Suppose we randomly selected four individuals to participate in the "shock" study. What is the chance exactly one of them will be a success? Let's call the four people Allen (A), Brittany (B), Caroline (C), and Damian (D) for convenience. Also, suppose 35% of people are successes as in the previous version of this example.

**Solution**

Let's consider a scenario where one person refuses:

\[ \begin{align*} P(A = \text{refuse}; B = \text{shock}; C = \text{shock}; D = \text{shock}) &= P(A = \text{refuse}) P(B = \text{shock}) P(C = \text{shock}) P(D = \text{shock}) \\[5pt] &= (0.35)(0.65)(0.65)(0.65) \\[5pt] &= (0.35)^1(0.65)^3 \\[5pt] &= 0.096 \end{align*}\]

But there are three other scenarios: Brittany, Caroline, or Damian could have been the one to refuse. In each of these cases, the probability is again

\[P=(0.35)^1(0.65)^3. \nonumber\]

These four scenarios exhaust all the possible ways that exactly one of these four people could refuse to administer the most severe shock, so the total probability is

\[4 \times (0.35)^1(0.65)^3 = 0.38. \nonumber\]

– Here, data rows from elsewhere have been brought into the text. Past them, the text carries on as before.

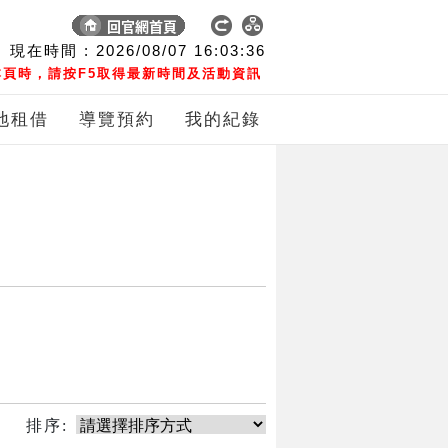
現在時間 :
2026/08/07
16:03:36
頁時，請按F5取得最新時間及活動資訊
地租借
導覽預約
我的紀錄
排序: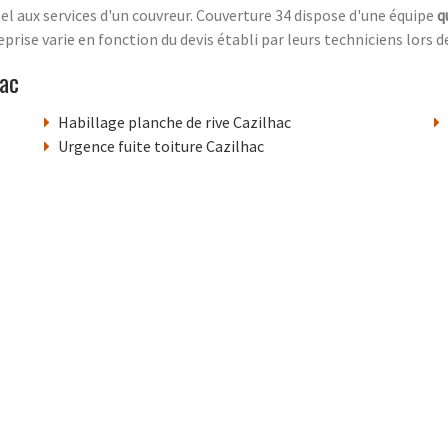
pel aux services d'un couvreur. Couverture 34 dispose d'une équipe
q
rise varie en fonction du devis établi par leurs techniciens lors de 
hac
Habillage planche de rive Cazilhac
Urgence fuite toiture Cazilhac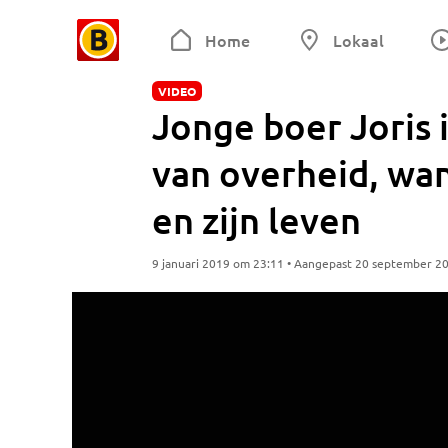
Home
Lokaal
VIDEO
Jonge boer Joris i
van overheid, want
en zijn leven
9 januari 2019 om 23:11 • Aangepast 20 september 2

Exercise \(\PageIndex{1}\)

Verify that the scenario where Brittany is the only one to refuse to give the most severe shock has probability \((0.35)^1(0.65)^3.\)

**Answer**-
\[ \begin{align*} P(A = shock; B = refuse; C = shock; D = shock) &= (0.65)(0.35)(0.65)(0.65) \\[5pt] &= (0.35)^1(0.65)^3.\end{align*}\]

## The Binomial Distribution

The scenario outlined in Example \(\PageIndex{1}\) is a special case of what is called the binomial distribution. The binomial distribution** **describes the probability of having exactly k successes in n independent Bernoulli trials with probability of a success p (in Example \(\PageIndex{1}\), n = 4, k = 1, p = 0.35). We would like to determine the probabilities associated with the binomial distribution more generally, i.e. we want a formula where we can use n, k, and p to obtain the probability. To do this, we reexamine each part of the example.

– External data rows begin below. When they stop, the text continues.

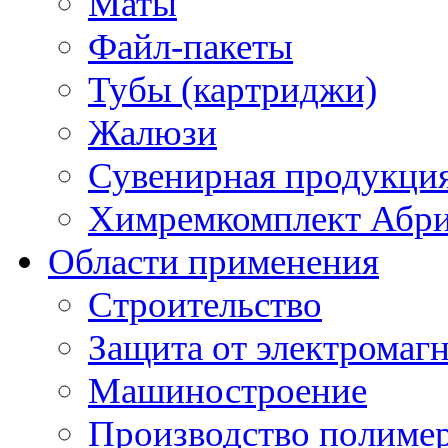
Маты
Файл-пакеты
Тубы (картриджи)
Жалюзи
Сувенирная продукци
Химремкомплект Абр
Области применения
Строительство
Защита от электромаг
Машиностроение
Производство полиме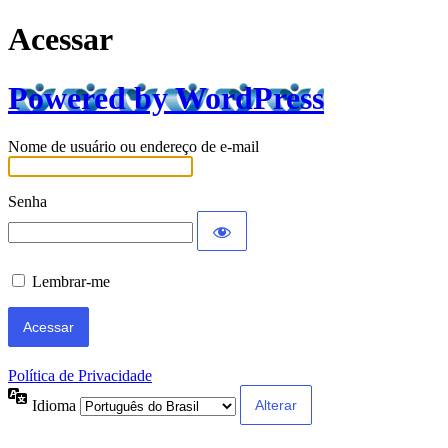
Acessar
Powered by WordPress
Nome de usuário ou endereço de e-mail
Senha
Lembrar-me
Política de Privacidade
Idioma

There were four individuals who could have been the one to refuse, and each of these four scenarios had the same probability. Thus, we could identify the nal probability as

\[ \text {[# of scenarios]} \times \text {P(single scenario)} \label {3.39}\]

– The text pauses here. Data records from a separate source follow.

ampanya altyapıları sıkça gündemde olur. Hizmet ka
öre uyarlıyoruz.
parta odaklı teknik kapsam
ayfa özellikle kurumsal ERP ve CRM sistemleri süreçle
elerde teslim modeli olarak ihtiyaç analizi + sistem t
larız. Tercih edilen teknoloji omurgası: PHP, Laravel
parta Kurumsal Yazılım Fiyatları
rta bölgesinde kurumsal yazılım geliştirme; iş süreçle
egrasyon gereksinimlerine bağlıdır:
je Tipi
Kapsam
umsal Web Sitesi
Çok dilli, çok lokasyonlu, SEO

The first component of this equation is the number of ways to arrange the k = 1 successes among the n = 4 trials. The second component is the probability of any of the four (equally probable) scenarios.

Consider P(single scenario) under the general case of k successes and n-k failures in the n trials. In any such scenario, we apply the Multiplication Rule for independent events:

\[ p^k (1- p)^{n-k}\]

This is our general formula for P(single scenario).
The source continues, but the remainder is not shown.